A pouca direita com valores liberais, aquela que defende a iniciativa privada, o Estado mínimo, que defende o individuo e a sua capacidade de realização, está com uma representação parlamentar em deputados algo fraca, os que se assumem são raros e os que existem não se assumem. É aqui que entra a Sofia, é aqui que entram todos os projectos liberais que tenham a intenção de o serem, que não ficam no sofá com a filosofia barata. Querem ler o que a Sofia tem a dizer não é? Vamos a isso!

Pergunta 1): O que é a Democracia 21? O que querem trazer de novo ao Palco Partidário?
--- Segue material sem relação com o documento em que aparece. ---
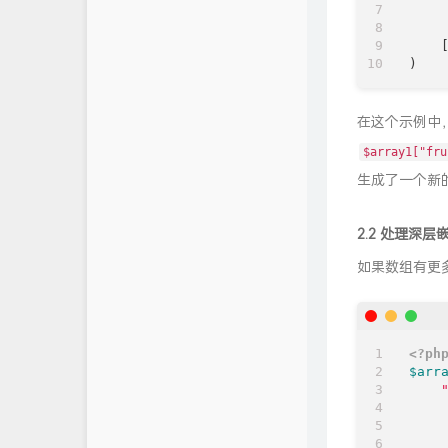
     
     
    [
在这个示例中
$array1["fru
生成了一个新
2.2 处理深层
如果数组有更
<?ph
$arr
O que vai trazer de novo às pessoas? 

Começando por explicar o que é a Democracia 21, neste momento é um Movimento Cívico, estamos a recolher assinaturas, para constituir Partido e esperamos que a D21 seja no futuro e, vai ser, um Partido Liberal de direita, é bom frisar isto, portanto a diferença que oferece é por um lado um primeiro Partido liberal, ou, pelo menos, o que considero serem os valores fundamentais do liberalismo em Portugal, uma coisa que estamos à espera há muitos anos e que é preciso avançar e faz falta ao espectro político Nacional, não nos podemos esquecer que neste momento é a segunda maior força na Europa, entre muitos outros Partidos que compõe esta força, outros inclinam-se para a esquerda outros para a direita, mas, neste momento é importante que a D21 avance em Portugal bem como outros projectos, eu gostava que houvesse mais Partidos Liberais em Portugal.

Pergunta 2): Numa entrevista recente que deste à MAGG, revista do Observador, disseste que a tua geração estava arredada do poder, como vês um Rui Rio com 55-56 anos e António Costa com 55 anos, um líder partidário do maior Partido do País e outro Primeiro-Ministro e Macron com 40 anos Presidente de França? O que falta à política portuguesa para atrair os gente jovem e competente? 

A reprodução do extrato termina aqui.